An agent/subject of the SCP Foundation has gotten his hands on a [DATA: THE EXPUNGING] card that makes card games a serious business: Said card can destroy the other player... or its user, if he loses.
There's also SCP-514, a flock of doves that disables all weaponry in its area of effect and nullifies violent tendencies in everyone around it. This results in teams from rival organizations who are trying to take control of the SCP to use....alternate methods of conflict resolution. Like rock-paper-scissors, riddles, or card games. This has led to the Foundation's commanding officers commenting on how off-putting it is to see two grown men in full tactical gear taking a children's card game so seriously.
In Dominic Fear's Kenny Bassender (Full Title: Kenny Bassender's Quest For Greatness With the Underground Association of Puppydog Racers) movie, Kenny Bassender is a normal person who isn't special. Until he starts playing a game called Puppdog Races, where he is the flawless. So great, that the other members of the Association try to kill him. Not the whole society (it still is in normal present day America), but very serious.
On LiveJournal, roleplay is very serious business, as evidenced by the "Roleplay Secrets" community, a daily post of nasty things anonymous roleplayers have to say about other roleplayers, allowed to rag on anything from their characterizations to the size of their avatars.
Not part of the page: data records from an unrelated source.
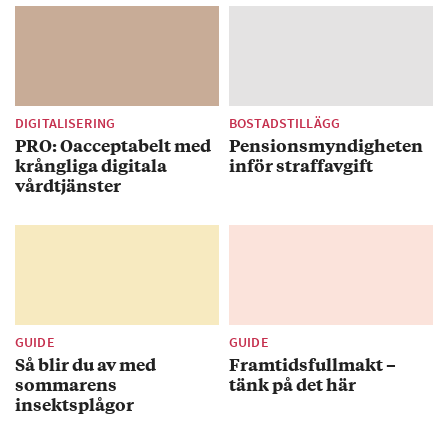
DIGITALISERING
BOSTADSTILLÄGG
PRO: Oacceptabelt med
Pensionsmyndigheten
krångliga digitala
inför straffavgift
vårdtjänster
GUIDE
GUIDE
Så blir du av med
Framtidsfullmakt –
sommarens
tänk på det här
insektsplågor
Similar is the "RP Anon Meme", a bi-monthly explosion of hateful anonymous discussion. People have actually made death threats over pretendy funtime games on the internet.
A meme on the Japanese Internet (a translated version of which is well-travelled on anonymous text boards) involves a somewhat lengthy rant about visits to Yoshinoya being really serious business. Just read it. Variations are popular for ranting about extremely petty things. The meme itself was actually referenced on Sayonara, Zetsubou-Sensei, that's how widespread it is.
This (subtitled) episode of the Québecquois series "Tom et ses chums" ("Tom and his pals") has the titular character playing a game of D&D with old friends. What he doesn't realize beforehand is that they've kept playing every week during the years he hasn't seen them (meaning they have absurdly high-level characters), and for them (barring the GM), this is very serious business.
When they demand that his new character start at level 1 (making him useless since the encounters are tailored for a high-level group), and then belittle him for being a peasant, he gives up and decides to be The Loonie.